I reciproci sospetti di infedeltà tra i coniugi Jerry (Cary Grant) e Lucy (Irene Dunne) spingono drasticamente i due a sciogliere la propria unione, salvo poi dubbi e incertezze per entrambi circa la loro decisione durante il periodo di transizione all’ufficializzazione legale del divorzio.
Un prodotto che la storia del cinema ha collocato nella cosiddetta “remarriage comedy” (commedia di rimatrimonio), sottogenere di quella commedia sofisticata hollywoodiana in corso dagli anni ’30 agli anni ’50, e il cui intreccio narrativo prevedeva una coppia che da una rottura superava il proprio conflitto fino ad arrivare ad una riconciliazione. Un neologismo creato dal filosofo Stanley Cavell, studioso del genere e al quale dedicò una delle sue pubblicazioni: Alla ricerca della felicità: la commedia hollywoodiana del rimatrimonio.

Leo McCarey come pochissimi allora riuscì a giostrarsi tra diversi registri e a sopravvivere all’avvento del cinema sonoro.
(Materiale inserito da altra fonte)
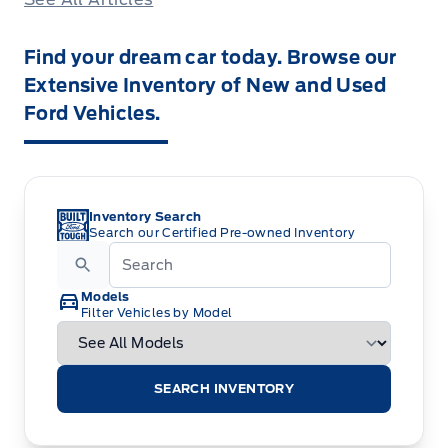
Find your dream car today. Browse our
Extensive Inventory of New and Used
Ford Vehicles.
Inventory Search
Search our Certified Pre-owned Inventory
Models
Filter Vehicles by Model
SEARCH INVENTORY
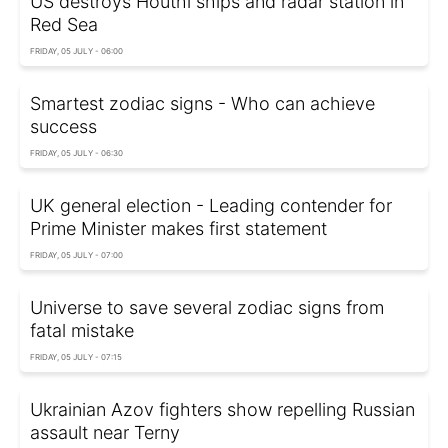
US destroys Houthi ships and radar station in
Red Sea
FRIDAY, 05 JULY - 06:00
Smartest zodiac signs - Who can achieve
success
FRIDAY, 05 JULY - 06:30
UK general election - Leading contender for
Prime Minister makes first statement
FRIDAY, 05 JULY - 07:00
Universe to save several zodiac signs from
fatal mistake
FRIDAY, 05 JULY - 07:15
Ukrainian Azov fighters show repelling Russian
assault near Terny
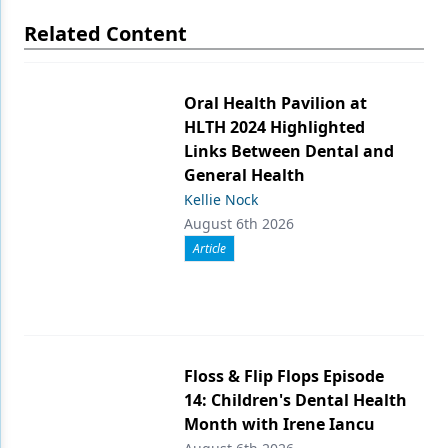
Related Content
Oral Health Pavilion at
HLTH 2024 Highlighted
Links Between Dental and
General Health
Kellie Nock
August 6th 2026
Article
Floss & Flip Flops Episode
14: Children's Dental Health
Month with Irene Iancu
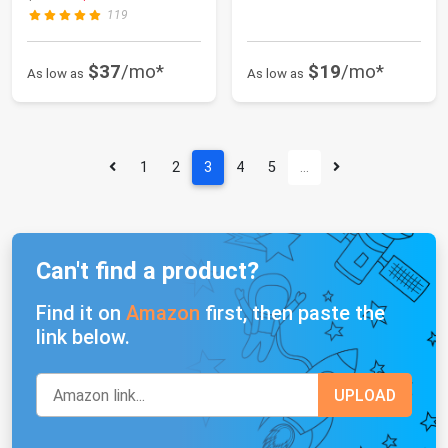
119
$37
/mo*
$19
/mo*
As low as
As low as
1
2
3
4
5
…
Can't find a product?
Find it on
Amazon
first, then paste the
link below.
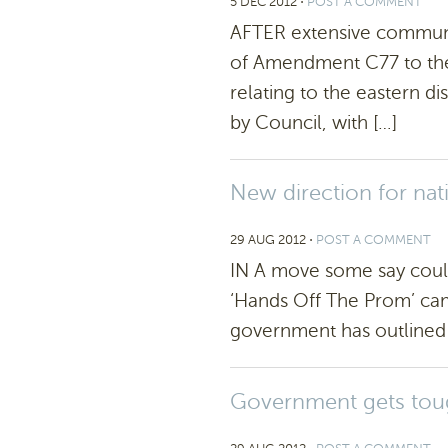
5 DEC 2012
⋅
POST A COMMENT
AFTER extensive communit
of Amendment C77 to the
relating to the eastern di
by Council, with […]
New direction for nat
29 AUG 2012
⋅
POST A COMMENT
IN A move some say could
‘Hands Off The Prom’ cam
government has outlined p
Government gets tou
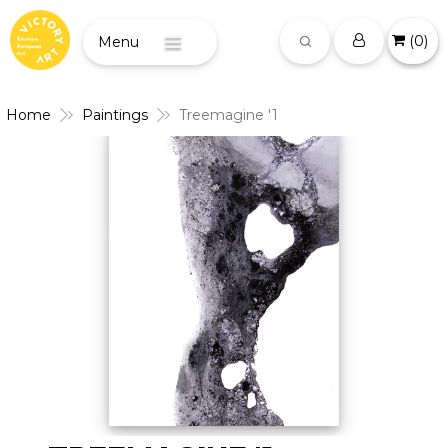
(
0
)
Menu
Home
Paintings
Treemagine '1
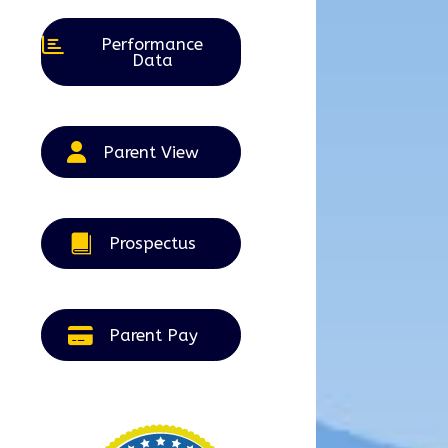
Performance
Data
Parent View
Prospectus
Parent Pay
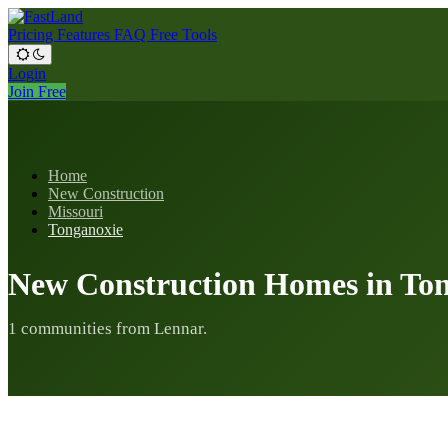
Pricing
Features
FAQ
Free Tools
Login
Join Free
Home
New Construction
Missouri
Tonganoxie
New Construction Homes in To
1 communities from Lennar.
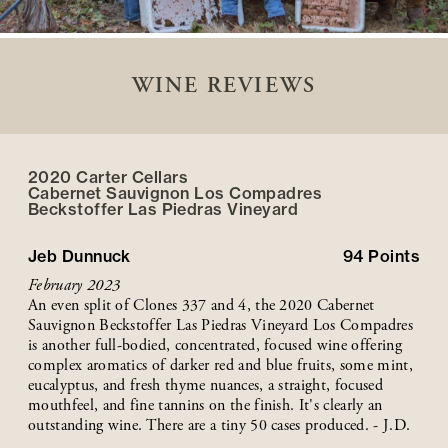
WINE REVIEWS
2020 Carter Cellars
Cabernet Sauvignon Los Compadres
Beckstoffer
Las Piedras
Vineyard
Jeb Dunnuck
94
Points
February 2023
An even split of Clones 337 and 4, the 2020 Cabernet
Sauvignon Beckstoffer Las Piedras Vineyard Los Compadres
is another full-bodied, concentrated, focused wine offering
complex aromatics of darker red and blue fruits, some mint,
eucalyptus, and fresh thyme nuances, a straight, focused
mouthfeel, and fine tannins on the finish. It's clearly an
outstanding wine. There are a tiny 50 cases produced. - J.D.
Una versatilità la sua che passa per il capolavoro di comicità slapstick de La guerra lampo dei fratelli Marx e il commovente dramma familiare di Cupo tramonto, e che trova ulteriore conferma in quest’opera dove costruisce la storia con tutti gli ingredienti della commedia sofisticata e secondo i dettami narrativi dell’epoca; ma anche se quegli schemi il cinema americano li ha abbondantemente superati nei decenni successivi, il lascito di quel periodo resta ancora prezioso e godibilissimo.
Tra ritmi sostenuti, dialoghi brillanti, equivoci esilaranti e una messa in scena di grande raffinatezza, L’orribile verità è a distanza di oltre 80 anni una commedia ancora freschissima, gustosa e di elegantissima cattiveria.

Cary Grant (infallibile nei ruoli brillanti) e Irene Dunne (protagonista femminile di grande naturalezza comica) sono gli affiatati protagonisti di una commedia sentimentale di garbata intelligenza e priva di facili espedienti. Si separano contendendosi in tribunale la custodia del loro cane Mr. Smith, quasi un figlio e di fatto simbolo di origine della loro unione; cercano di dimenticarsi vedendosi con altre persone, ma non possono fare a meno di incontrarsi e di sabotarsi a vicenda, talvolta involontariamente talvolta no, nei tentativi di sistemarsi con altri.
Una storia di esilarante “amor fou” in cui si entra inevitabilmente nel vivo grazie alla regia intelligente e sottile di McCarey, che non perde mai di ritmo e rende partecipe lo spettatore del rapporto paradossale ma al tempo stesso inscindibile dei due protagonisti, supportati da comprimari memorabili come Dan, petroliere sempliciotto dell’Oklahoma (Ralph Bellamy, celebre Randolph Duke di Una poltrona per due), la sagace zia Patsy e il macchiettistico insegnante di canto Armand.

Un amore che è, come appunto dice il titolo, un’orribile verità: talvolta sbagliato sul nascere ma altre volte sbagliato da troncare, e questa seconda eventualità ci spinge spesso al confronto col rimpianto e all’idea di ritornare sui nostri passi .
Come esprime, appunto, quel finale di eccezionale sagacia registica, dove un orologio a cucù, su cui la macchina da presa si sofferma ripetutamente, è inesorabile conto alla rovescia della fine “ufficiale” dell’amore dei due coniugi, per poi simboleggiarne la rinascita dietro una porta difettosa di cui il vento ne impedisce la chiusura, proprio come con la storia d’amore di Jerry e Lucy.